Download App
60.6% He's My Love Hero / Chapter 20: Bukan Urusan Anda!

Chapter 20: Bukan Urusan Anda!

"Kenapa? Masih gak terima karena tadi?"

"Heh!" Aslan menarik kerah baju OSIS, cowok itu hingga dia hampir tercekik.

"Jangan dekati Meysa, ini peringatan terakhir. Kalau Lo masih ngelakuin ini lagi, lihat saja akibatnya!" ancam Aslan.

Aldi terkekeh mendengarnya.

"Kamu pikir, saya takut?"

Aslan semakin dibutakan oleh emosi, amarahnya yang tertahan sejak tadi, ingin dia ledakkan dengan segera. Tangannya mengepal, siap melemparkan tinjuan keras ke wajah cowok itu.

Dengan santainya, Aldi menepis.

"Dengar baik-baik, kamu bukan siapa-siapanya Meysa. Jadi, jangan mengekang dia layaknya budak kamu!"

Mereka mulai bertarung. Beberapa temannya ingin membantu sang bos.

"Cupu sekali, beraninya main keroyokan, gini cara main cowok kampung?" sindirnya.

"Tahan, biar gue yang hadapi dia," cegah Aslan.

Perkelahian keduanya tampaknya tak berhenti begitu saja, karena masing-masing yang sama kuatnya. Anak buah Aslan sampai melongo melihat ada cowok yang bisa menandingi kemampuan sang bos.

Suara mobil polisi, tampaknya yang berhasil membubarkan mereka. Beberapa orang warga dan satpam yang memanggilnya, karena tak mau lingkungan mereka ternodai akibat perlakuan tak senonoh anak-anak remaja tersebut.

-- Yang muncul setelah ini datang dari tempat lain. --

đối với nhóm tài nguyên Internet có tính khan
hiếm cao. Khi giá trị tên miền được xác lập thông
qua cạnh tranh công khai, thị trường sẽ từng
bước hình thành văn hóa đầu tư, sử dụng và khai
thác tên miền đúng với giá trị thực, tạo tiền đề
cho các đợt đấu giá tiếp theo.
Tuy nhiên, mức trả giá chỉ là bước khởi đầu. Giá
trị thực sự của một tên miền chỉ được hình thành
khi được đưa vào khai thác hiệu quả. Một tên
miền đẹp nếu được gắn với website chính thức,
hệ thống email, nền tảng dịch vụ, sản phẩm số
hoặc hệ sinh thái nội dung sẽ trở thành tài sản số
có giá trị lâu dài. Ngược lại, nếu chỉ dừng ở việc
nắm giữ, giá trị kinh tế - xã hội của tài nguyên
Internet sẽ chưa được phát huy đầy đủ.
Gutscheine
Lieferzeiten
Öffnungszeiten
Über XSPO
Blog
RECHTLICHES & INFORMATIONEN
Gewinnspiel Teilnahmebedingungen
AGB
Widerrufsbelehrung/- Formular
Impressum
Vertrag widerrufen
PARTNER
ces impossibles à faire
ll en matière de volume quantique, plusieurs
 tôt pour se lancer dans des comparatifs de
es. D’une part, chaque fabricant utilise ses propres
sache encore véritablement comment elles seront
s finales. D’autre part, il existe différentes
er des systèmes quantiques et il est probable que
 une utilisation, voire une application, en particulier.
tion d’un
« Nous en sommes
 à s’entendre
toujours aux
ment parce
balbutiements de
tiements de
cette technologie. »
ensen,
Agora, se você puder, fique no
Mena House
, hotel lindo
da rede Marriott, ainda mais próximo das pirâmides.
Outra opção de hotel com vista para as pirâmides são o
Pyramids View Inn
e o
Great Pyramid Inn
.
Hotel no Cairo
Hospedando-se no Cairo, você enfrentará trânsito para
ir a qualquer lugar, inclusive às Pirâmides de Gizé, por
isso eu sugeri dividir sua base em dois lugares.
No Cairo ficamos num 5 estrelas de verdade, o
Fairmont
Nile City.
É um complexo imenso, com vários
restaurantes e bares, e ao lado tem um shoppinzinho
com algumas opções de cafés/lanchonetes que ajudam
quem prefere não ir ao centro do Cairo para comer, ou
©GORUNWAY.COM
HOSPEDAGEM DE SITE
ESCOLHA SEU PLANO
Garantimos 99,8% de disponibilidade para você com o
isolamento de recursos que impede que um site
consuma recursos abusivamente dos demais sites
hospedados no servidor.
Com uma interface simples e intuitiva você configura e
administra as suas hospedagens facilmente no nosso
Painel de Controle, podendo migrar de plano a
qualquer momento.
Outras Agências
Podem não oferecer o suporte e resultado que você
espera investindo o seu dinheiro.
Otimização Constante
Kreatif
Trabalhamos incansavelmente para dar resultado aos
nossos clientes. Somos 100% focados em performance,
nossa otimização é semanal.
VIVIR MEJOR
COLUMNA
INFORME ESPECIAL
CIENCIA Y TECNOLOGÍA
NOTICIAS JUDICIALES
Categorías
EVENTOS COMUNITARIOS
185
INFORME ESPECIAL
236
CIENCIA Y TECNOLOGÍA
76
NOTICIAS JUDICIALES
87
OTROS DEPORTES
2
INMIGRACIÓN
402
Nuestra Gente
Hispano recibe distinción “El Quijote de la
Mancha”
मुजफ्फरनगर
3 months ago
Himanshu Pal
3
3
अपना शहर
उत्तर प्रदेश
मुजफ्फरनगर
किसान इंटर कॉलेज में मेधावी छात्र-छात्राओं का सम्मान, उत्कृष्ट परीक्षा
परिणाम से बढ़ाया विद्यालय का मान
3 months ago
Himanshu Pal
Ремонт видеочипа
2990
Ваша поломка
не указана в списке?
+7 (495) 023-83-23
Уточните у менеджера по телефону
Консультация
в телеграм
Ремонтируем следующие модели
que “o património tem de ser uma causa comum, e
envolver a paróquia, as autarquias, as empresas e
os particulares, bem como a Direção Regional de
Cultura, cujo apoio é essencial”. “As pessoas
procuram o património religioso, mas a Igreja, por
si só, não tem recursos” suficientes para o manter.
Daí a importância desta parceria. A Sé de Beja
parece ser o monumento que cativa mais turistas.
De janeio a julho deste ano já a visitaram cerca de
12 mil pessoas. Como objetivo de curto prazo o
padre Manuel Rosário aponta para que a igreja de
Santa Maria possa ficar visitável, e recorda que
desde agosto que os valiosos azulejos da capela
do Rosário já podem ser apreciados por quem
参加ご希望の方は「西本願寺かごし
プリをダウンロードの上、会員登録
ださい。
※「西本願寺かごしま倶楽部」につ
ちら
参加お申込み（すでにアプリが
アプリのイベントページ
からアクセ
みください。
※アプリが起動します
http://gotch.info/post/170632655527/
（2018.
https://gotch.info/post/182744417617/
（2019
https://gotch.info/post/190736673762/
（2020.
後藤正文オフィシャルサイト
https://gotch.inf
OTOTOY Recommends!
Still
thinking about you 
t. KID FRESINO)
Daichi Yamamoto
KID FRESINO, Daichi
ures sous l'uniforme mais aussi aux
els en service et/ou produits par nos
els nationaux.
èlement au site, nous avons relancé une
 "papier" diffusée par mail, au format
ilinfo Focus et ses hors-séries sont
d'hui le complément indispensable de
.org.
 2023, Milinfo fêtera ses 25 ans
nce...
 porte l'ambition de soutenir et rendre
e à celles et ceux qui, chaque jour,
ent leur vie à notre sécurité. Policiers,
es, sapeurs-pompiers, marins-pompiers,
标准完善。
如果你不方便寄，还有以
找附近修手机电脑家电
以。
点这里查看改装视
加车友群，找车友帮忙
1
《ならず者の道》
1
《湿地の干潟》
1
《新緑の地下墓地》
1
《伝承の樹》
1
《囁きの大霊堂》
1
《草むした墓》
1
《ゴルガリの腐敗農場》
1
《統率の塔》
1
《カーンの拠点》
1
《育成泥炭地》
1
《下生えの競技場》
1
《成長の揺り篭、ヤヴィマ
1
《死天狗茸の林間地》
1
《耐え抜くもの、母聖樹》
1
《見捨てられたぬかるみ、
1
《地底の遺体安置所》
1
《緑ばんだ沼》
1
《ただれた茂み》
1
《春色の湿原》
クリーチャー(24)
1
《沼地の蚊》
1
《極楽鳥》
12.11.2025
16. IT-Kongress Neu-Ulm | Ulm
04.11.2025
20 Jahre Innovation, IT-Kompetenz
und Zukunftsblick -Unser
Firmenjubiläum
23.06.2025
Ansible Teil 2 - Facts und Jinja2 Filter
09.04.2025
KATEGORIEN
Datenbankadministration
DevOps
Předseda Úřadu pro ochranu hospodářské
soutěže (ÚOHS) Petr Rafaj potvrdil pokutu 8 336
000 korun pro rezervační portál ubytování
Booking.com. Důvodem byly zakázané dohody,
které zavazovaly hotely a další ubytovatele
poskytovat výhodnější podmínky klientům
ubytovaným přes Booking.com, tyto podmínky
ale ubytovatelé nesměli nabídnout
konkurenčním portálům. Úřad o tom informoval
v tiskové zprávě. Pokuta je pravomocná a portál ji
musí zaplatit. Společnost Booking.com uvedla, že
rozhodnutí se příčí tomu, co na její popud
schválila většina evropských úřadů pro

"Kabur! Lihat saja, urusan kita belum selesai!" geram Aslan.

"Saya tunggu kapanpun."

Dengan bekas kemerahan yang penuh menghiasi wajahnya, juga beberapa bagian dekat bibirnya yang berdarah, Aslan memasuki rumahnya yang masih tampak sepi seperti biasa.

"Bi, ambilkan kompres," teriaknya memerintah.

Cowok itu menjatuhkan tubuhnya di atas sofa.

"Den, kenapa lagi, pasti berantem, ya? Mau Bibi bantu obati?"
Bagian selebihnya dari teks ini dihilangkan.